Furthermore you do not have to be Zhang Xin (a real-estate magnate in Beijing) to necessarily benefit from this type of private-public arrangement: other less connected mining operations in China still have access to relatively cheap systems, that once tweaked can operate at less than $2 / gigahash. For these sub-10 hasher pools, because virtually all ASIC chips are now being manufactured in Taiwan, costs come down to volume size and chip cost which are concluded via negotiations.
Cloud Hashing
One particular enterprising Chinese individual has figured out how to do a shanzhai (山寨) form of cloud hashing. While specific commercial numbers are proprietary, the rate comes to less than $3 per ghash.
In terms of the global supply chain, 90 of ASIC chips are made in Taiwan (TSMC), others go through Singapore (Global Foundries), and the remaining parts (PCB, SMT, power, fans, integration) almost all go through Shenzhen,[20] or it will have to in the near future. One estimate explained to me by a mining operator in China is that allegedly more than 25 of all mining may be going on in China and likely more could come online due to these incentives.[21]
For comparison, CEX.io (which currently operates the largest mining pool, GHash.io) is around $3 per ghash and Cloudhashing (in Austin) is around $7-$8 per ghash.
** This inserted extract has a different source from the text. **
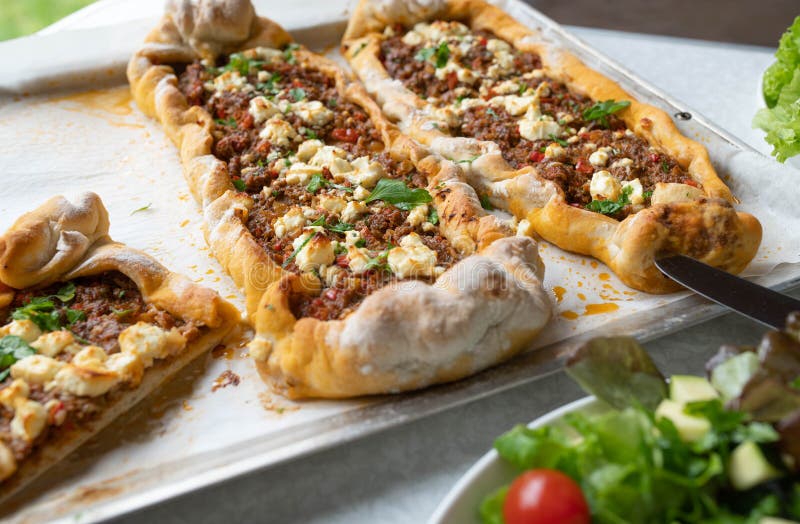 Find the location of a particular element. The height and width of the screenshot is (524, 800). plate is located at coordinates (478, 481).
Even KnC, which is buildings its own 10 MW powerplant in Sweden will unlikely be able to compete long-term at these rates unless it continues its current business practice of using customer-purchased hardware first before shipping later.[22] In addition, even with Moses Lake competitive rates of 1.7 cents, operators in the US (and Sweden) have to deal with a variety of tax and environmental issues which at this time do not exist in China.
The same source estimates that all told there are at least 2 Western companies and another 5 Chinese companies developing and deploying mining pools in China. In addition, there are also cloned and counterfeit chips running in the wild which can impact the performance of pools (i.e., burn out boards due to fraud). Thus in his estimation, given sluggish prices in bitcoin and rapid growth rate of difficulty this could lead to an unsustainable situation in the medium-term. Or in his words, “irrational exuberance and excitement are being replaced by cold math and a few bankruptcies.” One such bankruptcy was Alydian.[23]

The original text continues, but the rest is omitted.